Your Ultimate Guide To Makeup Brushes & Our Fave Brushes

Expert Advice

guide to makeup brushes

Whether you’re a diehard makeup fanatic or simply like to dabble in the world of cosmetics, knowing about all the different types of makeup brushes and their uses is basically Makeup 101. We know, we know, it can feel hella overwhelming, but don’t sweat it! With makeup artist expertise, we’re sharing 14 essential makeup brushes that everyone should have in their collection and teaching you how to use each type. Our MUAs also dished on their favorite, must-have makeup brush suggestions to make shopping even easier. YW!

Read to the end for our absolute essentials and fave brush sets!

Face Makeup Brushes:

Brush Type: Foundation Brush


A foundation brush should be used for any type of wet foundation product, including your light, medium, and heavy foundation, tinted moisturizers, and alphabet creams (BB, CC, DD). You can also use this brush for larger areas you want to conceal. “In truth, beautyblender, $20, has taken over this category as a faster way to apply liquid concealer and foundation, but there are certain foundations that simply go on better with a brush,” says Alexis Androulakis, a makeup artist and founder of Fempower Beauty. “I usually lay wet makeup down with the brush and then take the blender to finish the job.”

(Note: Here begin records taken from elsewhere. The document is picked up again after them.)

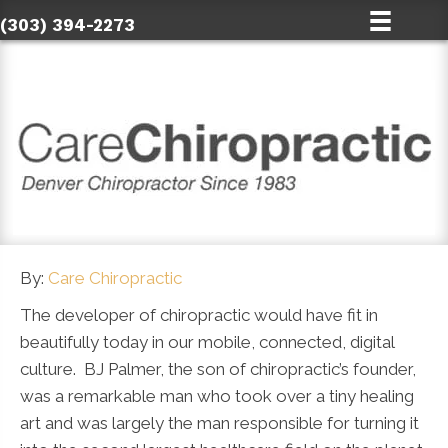
(303) 394-2273
By:
Care Chiropractic
The developer of chiropractic would have fit in
beautifully today in our mobile, connected, digital
culture. BJ Palmer, the son of chiropractic’s founder,
was a remarkable man who took over a tiny healing
art and was largely the man responsible for turning it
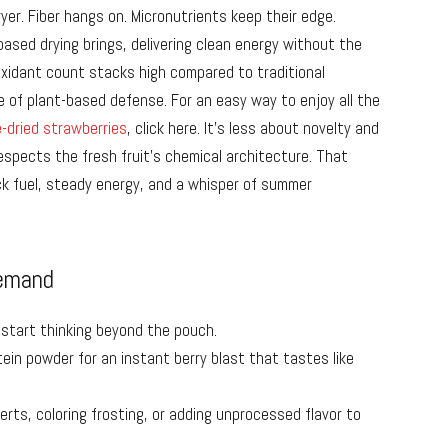
ryer. Fiber hangs on. Micronutrients keep their edge.
ased drying brings, delivering clean energy without the
oxidant count stacks high compared to traditional
 of plant-based defense. For an easy way to enjoy all the
-dried strawberries
, click here. It’s less about novelty and
spects the fresh fruit’s chemical architecture. That
 fuel, steady energy, and a whisper of summer
Demand
 start thinking beyond the pouch.
ein powder for an instant berry blast that tastes like
erts, coloring frosting, or adding unprocessed flavor to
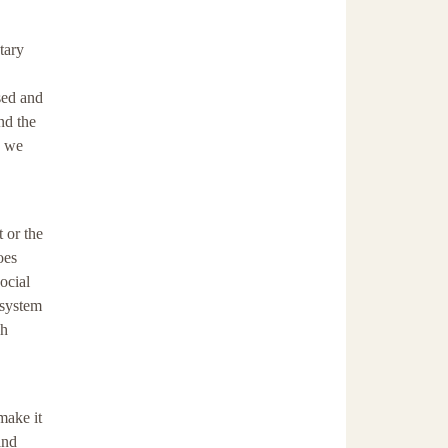
tary
sed and
nd the
s we
 or the
oes
ocial
 system
gh
make it
and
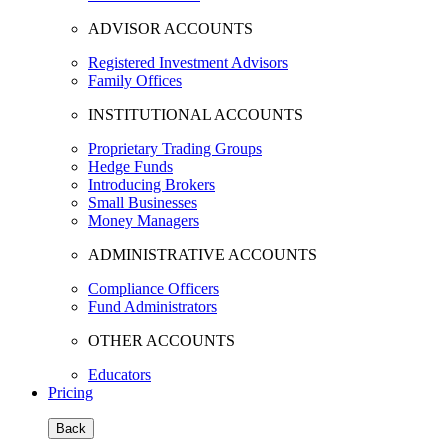
ADVISOR ACCOUNTS
Registered Investment Advisors
Family Offices
INSTITUTIONAL ACCOUNTS
Proprietary Trading Groups
Hedge Funds
Introducing Brokers
Small Businesses
Money Managers
ADMINISTRATIVE ACCOUNTS
Compliance Officers
Fund Administrators
OTHER ACCOUNTS
Educators
Pricing
Back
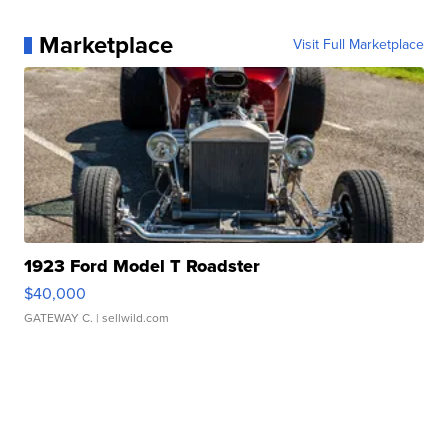
Marketplace
Visit Full Marketplace
1923 Ford Model T Roadster
$40,000
GATEWAY C.
| sellwild.com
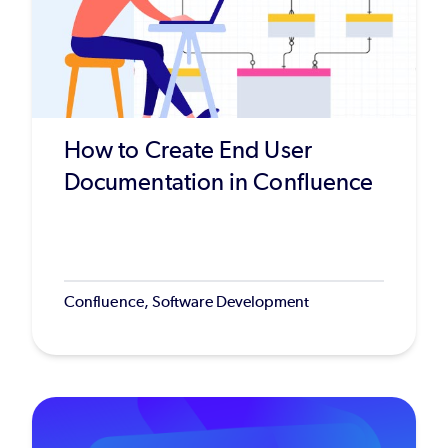
How to Create End User
Documentation in Confluence
Confluence, Software Development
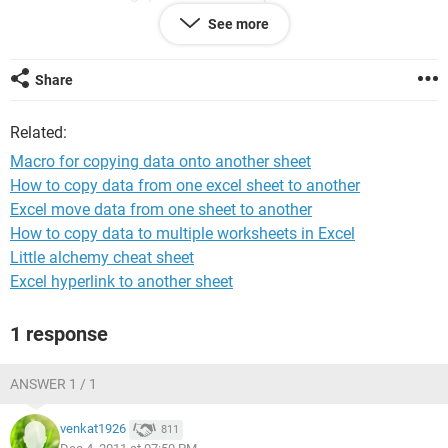
be pasted).
See more
state name nov_actual_sales to-sheetname to-cell
Share
how to do it with a macro?
Related:
in a nutshell i want to copy the data of a cell based on the
sheet name and cell address given adjcent to it.
Macro for copying data onto another sheet
How to copy data from one excel sheet to another
please help
Excel move data from one sheet to another
How to copy data to multiple worksheets in Excel
Little alchemy cheat sheet
Excel hyperlink to another sheet
1 response
ANSWER 1 / 1
venkat1926
811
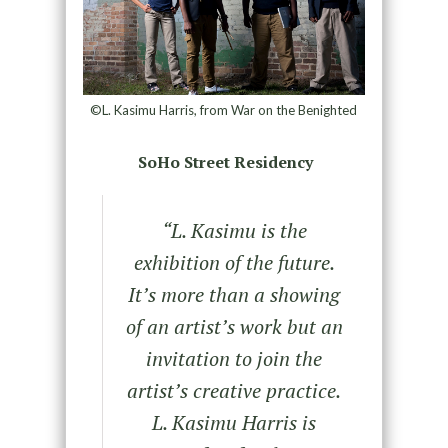
©L. Kasimu Harris, from War on the Benighted
SoHo Street Residency
“L. Kasimu is the
exhibition of the future.
It’s more than a showing
of an artist’s work but an
invitation to join the
artist’s creative practice.
L. Kasimu Harris is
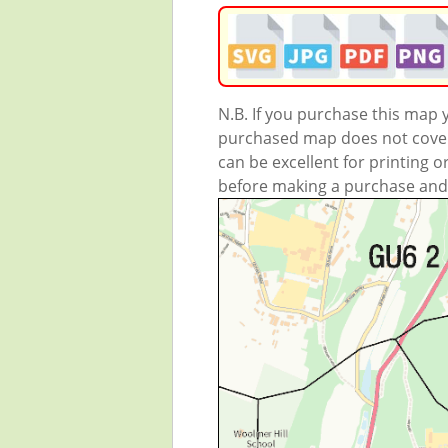
N.B. If you purchase this map
purchased map does not cover 
can be excellent for printing o
before making a purchase and we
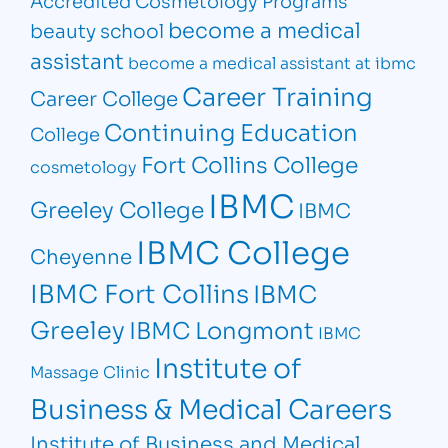
become a medical
beauty school
assistant
become a medical assistant at ibmc
Career Training
Career College
Continuing Education
College
Fort Collins College
cosmetology
IBMC
Greeley College
IBMC
IBMC College
Cheyenne
IBMC Fort Collins
IBMC
Greeley
IBMC Longmont
IBMC
Institute of
Massage Clinic
Business & Medical Careers
Institute of Business and Medical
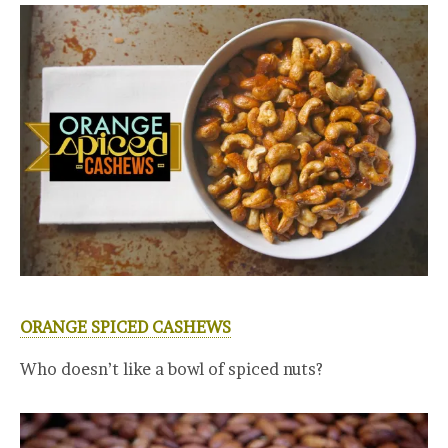
ORANGE SPICED CASHEWS
Who doesn’t like a bowl of spiced nuts?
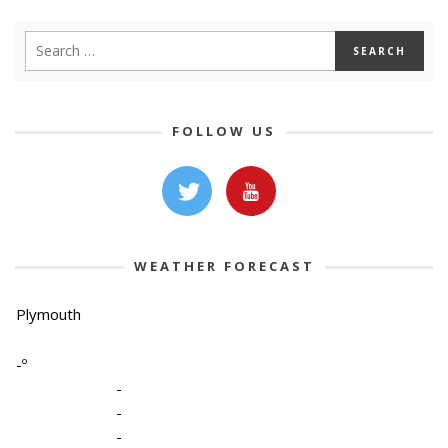
FOLLOW US
WEATHER FORECAST
Plymouth
-º
-
-
-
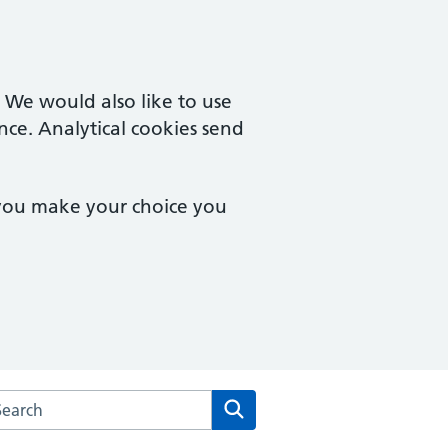
. We would also like to use
nce. Analytical cookies send
 you make your choice you
rch the Ailsa Craig Medical Practice website
Search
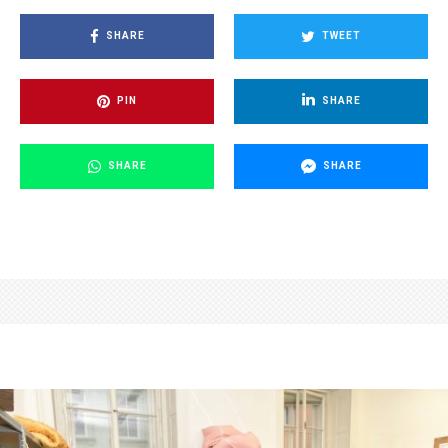
SHARE
TWEET
PIN
SHARE
SHARE
SHARE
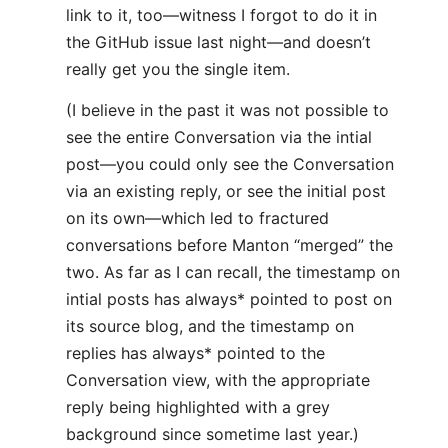
link to it, too—witness I forgot to do it in
the GitHub issue last night—and doesn’t
really get you the single item.
(I believe in the past it was not possible to
see the entire Conversation via the intial
post—you could only see the Conversation
via an existing reply, or see the initial post
on its own—which led to fractured
conversations before Manton “merged” the
two. As far as I can recall, the timestamp on
intial posts has always* pointed to post on
its source blog, and the timestamp on
replies has always* pointed to the
Conversation view, with the appropriate
reply being highlighted with a grey
background since sometime last year.)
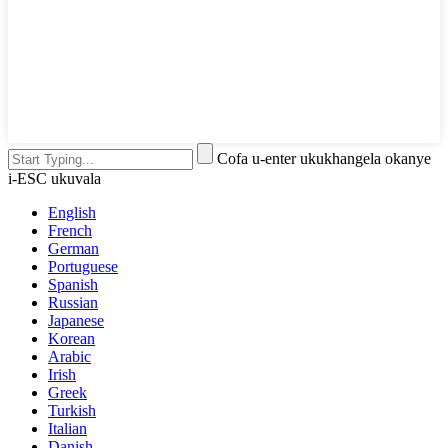
Cofa u-enter ukukhangela okanye
i-ESC ukuvala
English
French
German
Portuguese
Spanish
Russian
Japanese
Korean
Arabic
Irish
Greek
Turkish
Italian
Danish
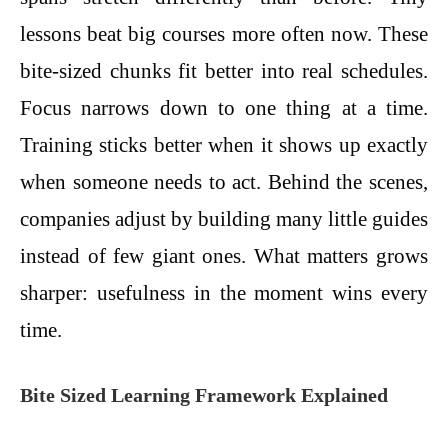
lessons beat big courses more often now. These
bite-sized chunks fit better into real schedules.
Focus narrows down to one thing at a time.
Training sticks better when it shows up exactly
when someone needs to act. Behind the scenes,
companies adjust by building many little guides
instead of few giant ones. What matters grows
sharper: usefulness in the moment wins every
time.
Bite Sized Learning Framework Explained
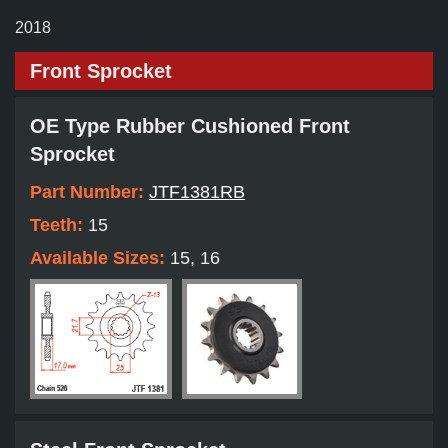
2018
Front Sprocket
OE Type Rubber Cushioned Front
Sprocket
Part Number:
JTF1381RB
Teeth:
15
Available Sizes:
15, 16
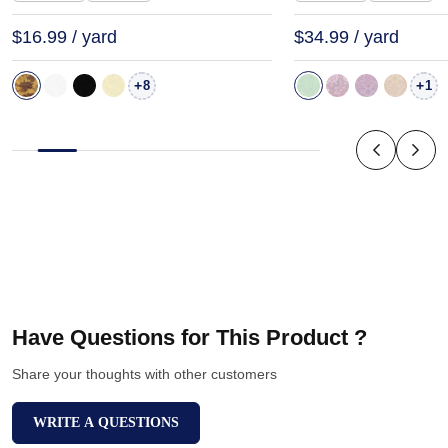
$16.99 / yard
$34.99 / yard
+
+
8
1
Have Questions for This Product ?
Share your thoughts with other customers
WRITE A QUESTIONS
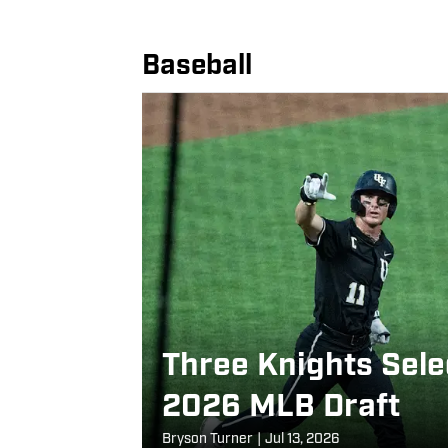
Baseball
Three Knights Sele
2026 MLB Draft
Bryson Turner
|
Jul 13, 2026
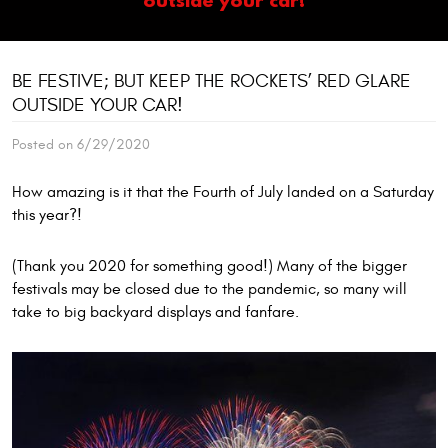
BE FESTIVE; BUT KEEP THE ROCKETS’ RED GLARE
OUTSIDE YOUR CAR!
Posted on 6/29/2020
How amazing is it that the Fourth of July landed on a Saturday
this year?!
(Thank you 2020 for something good!) Many of the bigger
festivals may be closed due to the pandemic, so many will
take to big backyard displays and fanfare.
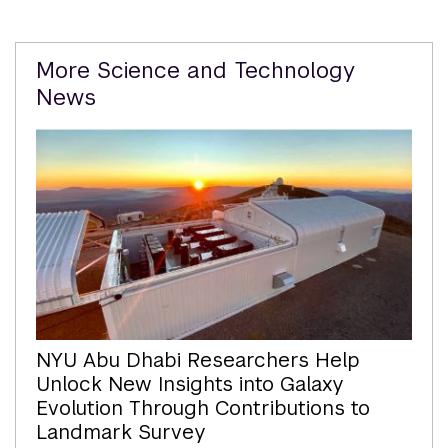
Related
More Science and Technology
Content
News
NYU Abu Dhabi Researchers Help
Unlock New Insights into Galaxy
Evolution Through Contributions to
Landmark Survey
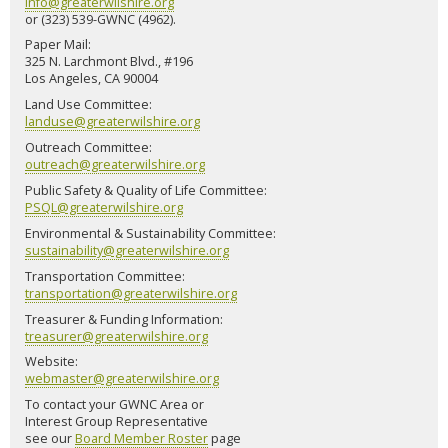
info@greaterwilshire.org
or (323) 539-GWNC (4962).
Paper Mail:
325 N. Larchmont Blvd., #196
Los Angeles, CA 90004
Land Use Committee:
landuse@greaterwilshire.org
Outreach Committee:
outreach@greaterwilshire.org
Public Safety & Quality of Life Committee:
PSQL@greaterwilshire.org
Environmental & Sustainability Committee:
sustainability@greaterwilshire.org
Transportation Committee:
transportation@greaterwilshire.org
Treasurer & Funding Information:
treasurer@greaterwilshire.org
Website:
webmaster@greaterwilshire.org
To contact your GWNC Area or
Interest Group Representative
see our
Board Member Roster
page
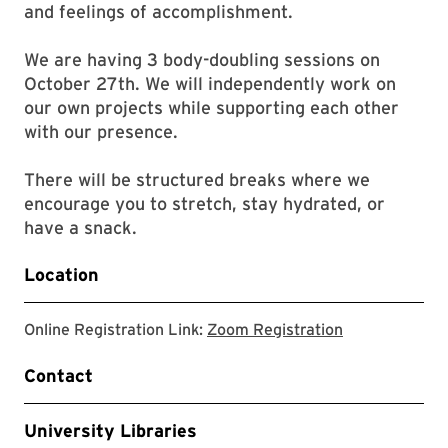
and feelings of accomplishment.
We are having 3 body-doubling sessions on
October 27th. We will independently work on
our own projects while supporting each other
with our presence.
There will be structured breaks where we
encourage you to stretch, stay hydrated, or
have a snack.
Location
link to zoom r
Online Registration Link:
Zoom Registration
Contact
University Libraries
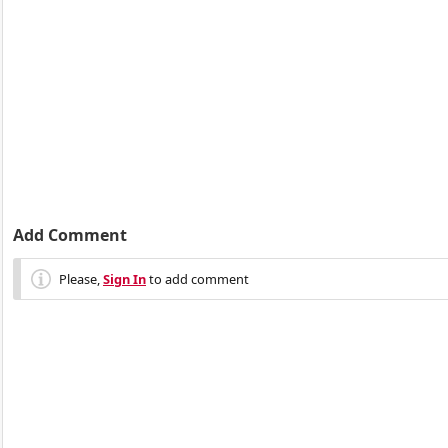
Add Comment
Please,
Sign In
to add comment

Fave Foundation Brush: Shiseido Hasu Fude Foundation Brush, $32

Brush Type: Concealer Brush


Concealer brushes are tiny, densely-packed brushes that allow you to apply a tiny amount of product to small areas with utmost precision. Because of its tiny size, you can easily use this makeup brush on any area of your face, including under and around your eyes, around your nose, and right on top of that zit that decided to make an unwelcomed appearance.

Fave Concealer Brush: Huda Beauty Conceal & Blend Brush, $25

Brush Type: Powder Brush


“The powder brush is usually fluffy and designed to pick up a little less product when applying powder-based foundations and products,” says Androulakis. “I like to use this tapered makeup brush to put on a little loose or pressed powder on top of my concealer or foundation. It’s not dense, so it gently places the product on my face without overloading me with powder, which I love. I will occasionally bronze with this as well, depending on how bronze I want to look.” Pro Tip: If you’re looking for more coverage, use a denser powder brush. If you want light coverage, opt for one that has looser bristles.

Fave Powder Brush: NARS PRO Series The Brightener, $95

Brush Type: Kabuki Brush

kabuki-brushThe Kabuki brush is another type of makeup brush that’s used for applying loose powder, including foundation, blush, highlighter, and contour. You can also use them to help blend out products. The voluminous bristles are typically cut into a flat top, though it’s sometimes angled for more precision-powder work. Because Kabuki brushes are so versatile, we definitely consider it a must-have makeup brush.

Fave Kabuki Bush: Fenty Beauty by Rihanna Face & Body Kabuki Brush 160, $34

Brush Type: Blush Brush


Blush and powder brushes look very similar, but the blush brush is notably smaller. This makes it easier to apply product to smaller areas of your face — such as blush on your cheekbones. Don’t let the name fool you, though. Like the Kabuki brush, the blush brush is pretty damn versatile and has many uses. You can use it for a light dusting of highlighter or contour, and Androulakis says she even uses hers “to create the most perfect draped eyeshadow and cheek look in under a minute. I can bronze, highlight, literally can do everything post foundation and concealer with this type of makeup brush.”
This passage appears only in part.